# Material to process
<<<<
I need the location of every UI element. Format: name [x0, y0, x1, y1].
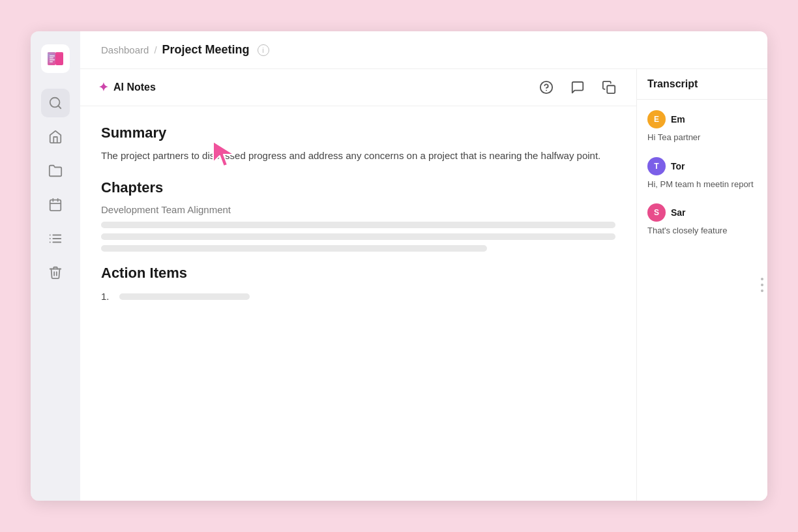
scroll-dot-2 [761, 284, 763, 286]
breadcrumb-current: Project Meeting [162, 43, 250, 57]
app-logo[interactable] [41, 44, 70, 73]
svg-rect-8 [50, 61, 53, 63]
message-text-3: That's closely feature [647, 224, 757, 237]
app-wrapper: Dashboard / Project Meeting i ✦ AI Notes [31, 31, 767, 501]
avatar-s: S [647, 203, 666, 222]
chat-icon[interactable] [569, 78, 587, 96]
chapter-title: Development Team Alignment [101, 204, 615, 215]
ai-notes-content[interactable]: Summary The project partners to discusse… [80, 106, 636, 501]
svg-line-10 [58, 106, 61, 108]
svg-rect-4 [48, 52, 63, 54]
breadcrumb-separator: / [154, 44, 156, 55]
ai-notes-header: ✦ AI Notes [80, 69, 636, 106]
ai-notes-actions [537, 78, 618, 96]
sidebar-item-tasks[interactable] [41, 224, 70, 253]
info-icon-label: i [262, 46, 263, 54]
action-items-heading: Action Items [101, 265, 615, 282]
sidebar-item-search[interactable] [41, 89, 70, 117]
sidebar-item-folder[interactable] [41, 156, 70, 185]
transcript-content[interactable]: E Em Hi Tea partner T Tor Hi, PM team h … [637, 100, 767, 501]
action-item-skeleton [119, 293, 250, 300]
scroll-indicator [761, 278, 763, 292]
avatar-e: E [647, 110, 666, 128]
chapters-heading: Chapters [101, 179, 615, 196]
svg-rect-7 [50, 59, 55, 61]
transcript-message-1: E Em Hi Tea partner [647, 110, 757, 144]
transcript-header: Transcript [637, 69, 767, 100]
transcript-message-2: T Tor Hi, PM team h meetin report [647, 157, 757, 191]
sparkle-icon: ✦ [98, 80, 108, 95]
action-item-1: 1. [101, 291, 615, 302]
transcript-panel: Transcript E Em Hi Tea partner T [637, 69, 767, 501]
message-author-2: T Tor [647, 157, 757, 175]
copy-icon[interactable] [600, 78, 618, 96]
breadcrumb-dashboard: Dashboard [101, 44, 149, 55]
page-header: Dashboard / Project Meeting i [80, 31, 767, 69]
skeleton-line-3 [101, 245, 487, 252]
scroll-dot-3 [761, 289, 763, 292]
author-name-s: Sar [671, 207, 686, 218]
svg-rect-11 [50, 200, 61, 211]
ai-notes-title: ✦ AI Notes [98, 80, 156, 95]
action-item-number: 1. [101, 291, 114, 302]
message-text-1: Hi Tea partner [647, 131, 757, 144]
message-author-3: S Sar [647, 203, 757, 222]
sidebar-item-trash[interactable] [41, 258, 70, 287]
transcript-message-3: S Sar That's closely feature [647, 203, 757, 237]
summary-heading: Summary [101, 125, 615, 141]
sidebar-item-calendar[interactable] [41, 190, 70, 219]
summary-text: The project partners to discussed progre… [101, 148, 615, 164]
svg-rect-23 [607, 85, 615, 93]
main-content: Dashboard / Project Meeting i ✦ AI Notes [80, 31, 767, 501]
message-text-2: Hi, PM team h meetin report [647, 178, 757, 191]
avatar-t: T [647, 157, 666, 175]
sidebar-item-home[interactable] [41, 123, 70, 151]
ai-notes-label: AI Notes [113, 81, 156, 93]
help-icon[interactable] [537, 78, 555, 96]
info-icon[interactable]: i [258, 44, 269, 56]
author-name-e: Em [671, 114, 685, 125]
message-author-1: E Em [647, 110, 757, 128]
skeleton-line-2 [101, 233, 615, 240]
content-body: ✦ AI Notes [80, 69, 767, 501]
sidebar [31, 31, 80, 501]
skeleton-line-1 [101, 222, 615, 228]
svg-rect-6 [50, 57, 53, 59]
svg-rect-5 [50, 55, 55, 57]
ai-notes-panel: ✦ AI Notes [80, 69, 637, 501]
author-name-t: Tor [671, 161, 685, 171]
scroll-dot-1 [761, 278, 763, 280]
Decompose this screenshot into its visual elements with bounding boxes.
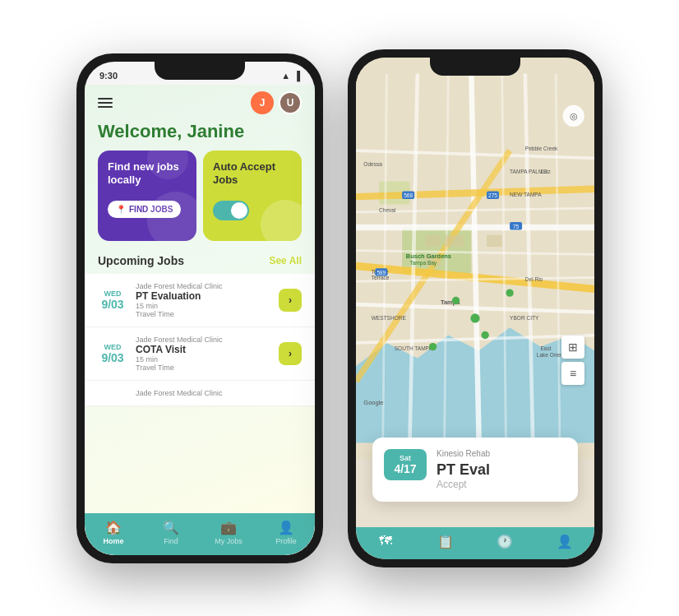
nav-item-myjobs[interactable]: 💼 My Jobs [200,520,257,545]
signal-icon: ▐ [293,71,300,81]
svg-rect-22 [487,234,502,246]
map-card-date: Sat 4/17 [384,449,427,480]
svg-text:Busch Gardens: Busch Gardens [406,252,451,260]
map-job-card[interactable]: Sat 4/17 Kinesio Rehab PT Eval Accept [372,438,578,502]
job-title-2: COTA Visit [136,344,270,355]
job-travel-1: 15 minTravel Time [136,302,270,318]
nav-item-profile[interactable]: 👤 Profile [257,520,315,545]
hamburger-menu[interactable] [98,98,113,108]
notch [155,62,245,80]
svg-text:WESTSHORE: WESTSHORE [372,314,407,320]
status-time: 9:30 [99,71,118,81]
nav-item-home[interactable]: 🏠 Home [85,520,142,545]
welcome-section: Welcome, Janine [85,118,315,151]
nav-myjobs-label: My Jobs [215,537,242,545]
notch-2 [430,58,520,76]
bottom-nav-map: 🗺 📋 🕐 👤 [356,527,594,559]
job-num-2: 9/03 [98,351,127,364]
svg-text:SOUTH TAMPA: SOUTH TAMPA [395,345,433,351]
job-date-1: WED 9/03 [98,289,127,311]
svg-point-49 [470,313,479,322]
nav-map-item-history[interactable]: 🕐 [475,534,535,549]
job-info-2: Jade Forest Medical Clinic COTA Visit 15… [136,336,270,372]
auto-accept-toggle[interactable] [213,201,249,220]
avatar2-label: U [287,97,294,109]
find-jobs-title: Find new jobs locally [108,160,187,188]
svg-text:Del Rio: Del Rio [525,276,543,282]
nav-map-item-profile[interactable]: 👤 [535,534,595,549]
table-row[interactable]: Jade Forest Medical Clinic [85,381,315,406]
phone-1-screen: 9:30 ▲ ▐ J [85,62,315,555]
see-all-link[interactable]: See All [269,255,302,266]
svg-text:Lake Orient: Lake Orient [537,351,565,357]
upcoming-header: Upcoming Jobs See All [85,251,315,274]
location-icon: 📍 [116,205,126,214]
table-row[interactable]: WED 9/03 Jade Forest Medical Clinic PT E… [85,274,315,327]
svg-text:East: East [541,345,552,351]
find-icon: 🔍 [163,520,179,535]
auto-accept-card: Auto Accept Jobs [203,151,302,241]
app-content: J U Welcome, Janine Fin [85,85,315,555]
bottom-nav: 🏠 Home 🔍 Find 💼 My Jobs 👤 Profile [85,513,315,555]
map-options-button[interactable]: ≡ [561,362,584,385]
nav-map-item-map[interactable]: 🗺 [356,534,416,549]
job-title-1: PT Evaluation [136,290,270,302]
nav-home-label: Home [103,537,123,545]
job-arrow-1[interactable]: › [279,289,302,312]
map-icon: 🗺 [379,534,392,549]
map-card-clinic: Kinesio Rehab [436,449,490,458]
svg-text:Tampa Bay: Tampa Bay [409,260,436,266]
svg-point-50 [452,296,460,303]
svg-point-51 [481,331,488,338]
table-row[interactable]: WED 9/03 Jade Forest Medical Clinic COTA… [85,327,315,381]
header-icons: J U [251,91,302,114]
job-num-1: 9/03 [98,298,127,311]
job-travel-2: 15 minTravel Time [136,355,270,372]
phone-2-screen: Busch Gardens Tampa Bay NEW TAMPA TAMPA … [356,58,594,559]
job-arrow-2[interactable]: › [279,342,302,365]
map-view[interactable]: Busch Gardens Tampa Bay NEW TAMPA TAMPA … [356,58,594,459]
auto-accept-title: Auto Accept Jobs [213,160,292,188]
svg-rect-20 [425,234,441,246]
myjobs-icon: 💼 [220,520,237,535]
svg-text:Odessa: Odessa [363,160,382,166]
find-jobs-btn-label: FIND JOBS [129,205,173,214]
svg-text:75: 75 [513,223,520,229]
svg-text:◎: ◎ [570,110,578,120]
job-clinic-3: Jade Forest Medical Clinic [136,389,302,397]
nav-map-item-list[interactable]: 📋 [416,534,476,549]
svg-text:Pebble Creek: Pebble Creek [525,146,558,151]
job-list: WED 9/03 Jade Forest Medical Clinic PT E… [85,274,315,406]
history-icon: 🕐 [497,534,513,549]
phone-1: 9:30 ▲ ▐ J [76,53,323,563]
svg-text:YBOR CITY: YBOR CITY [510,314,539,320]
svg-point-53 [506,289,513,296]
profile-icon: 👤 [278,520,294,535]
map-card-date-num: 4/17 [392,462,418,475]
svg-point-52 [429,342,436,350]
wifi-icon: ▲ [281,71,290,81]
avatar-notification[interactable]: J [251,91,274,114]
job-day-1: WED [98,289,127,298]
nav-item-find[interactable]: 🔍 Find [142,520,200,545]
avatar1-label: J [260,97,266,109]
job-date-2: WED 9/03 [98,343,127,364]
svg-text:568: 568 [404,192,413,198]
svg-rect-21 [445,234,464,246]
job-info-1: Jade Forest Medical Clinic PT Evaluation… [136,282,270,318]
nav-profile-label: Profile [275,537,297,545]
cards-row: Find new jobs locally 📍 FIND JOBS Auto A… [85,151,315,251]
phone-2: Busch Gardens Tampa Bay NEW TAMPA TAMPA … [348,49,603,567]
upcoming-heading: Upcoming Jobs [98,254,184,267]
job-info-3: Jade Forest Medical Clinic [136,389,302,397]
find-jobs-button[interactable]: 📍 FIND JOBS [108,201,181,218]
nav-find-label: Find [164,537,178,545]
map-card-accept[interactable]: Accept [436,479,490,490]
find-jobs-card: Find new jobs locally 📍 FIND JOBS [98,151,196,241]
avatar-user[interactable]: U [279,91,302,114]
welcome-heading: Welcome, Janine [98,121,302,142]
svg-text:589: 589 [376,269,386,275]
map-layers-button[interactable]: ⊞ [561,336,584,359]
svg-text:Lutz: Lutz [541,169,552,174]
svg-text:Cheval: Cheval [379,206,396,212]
>>>>
Copy each line of the listing that carries the word "Evaluation".

# Exercise solution
job-title-1: PT Evaluation [136,290,270,302]
job-info-1: Jade Forest Medical Clinic PT Evaluation… [136,282,270,318]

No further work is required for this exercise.